[WORK INSTRUCTIONS]
For this exercise, copy out each line of the material below that includes "Телеграм".

[INPUT RECORDS]

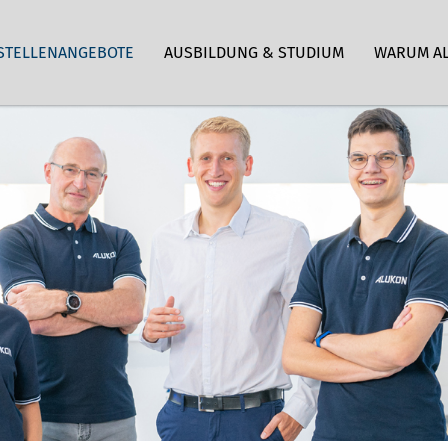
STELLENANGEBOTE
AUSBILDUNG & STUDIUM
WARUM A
...
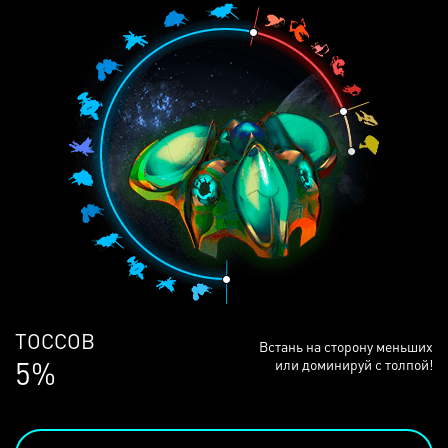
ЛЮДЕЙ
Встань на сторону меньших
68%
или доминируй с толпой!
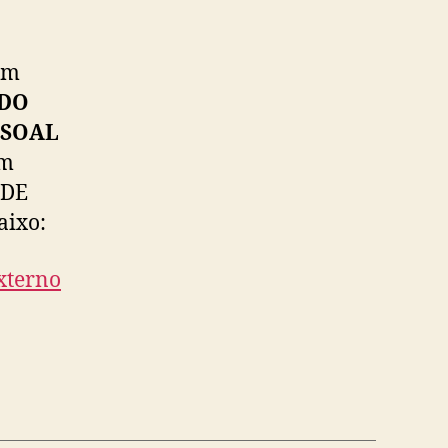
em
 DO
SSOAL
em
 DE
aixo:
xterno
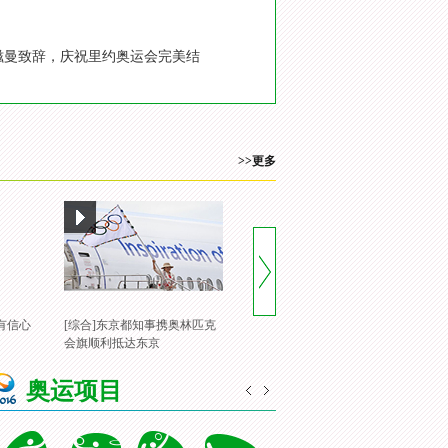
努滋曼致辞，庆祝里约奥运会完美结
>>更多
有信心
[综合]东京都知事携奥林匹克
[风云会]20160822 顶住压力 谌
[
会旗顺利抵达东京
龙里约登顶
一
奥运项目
---
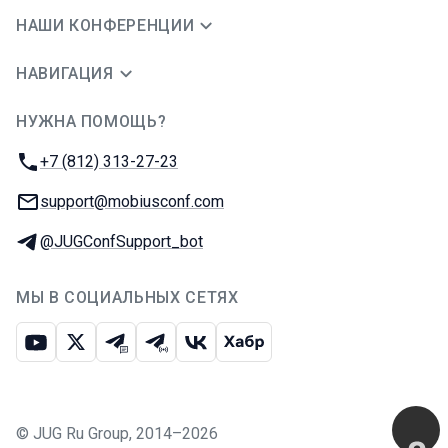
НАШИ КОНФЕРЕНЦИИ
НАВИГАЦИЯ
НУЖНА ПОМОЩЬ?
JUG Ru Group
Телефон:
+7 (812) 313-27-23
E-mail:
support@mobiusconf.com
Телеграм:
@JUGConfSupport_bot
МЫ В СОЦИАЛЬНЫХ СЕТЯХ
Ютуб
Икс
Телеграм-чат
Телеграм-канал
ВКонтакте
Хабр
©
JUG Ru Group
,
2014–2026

[TASK RESPONSE]
Телеграм:
Телеграм-чат
Телеграм-канал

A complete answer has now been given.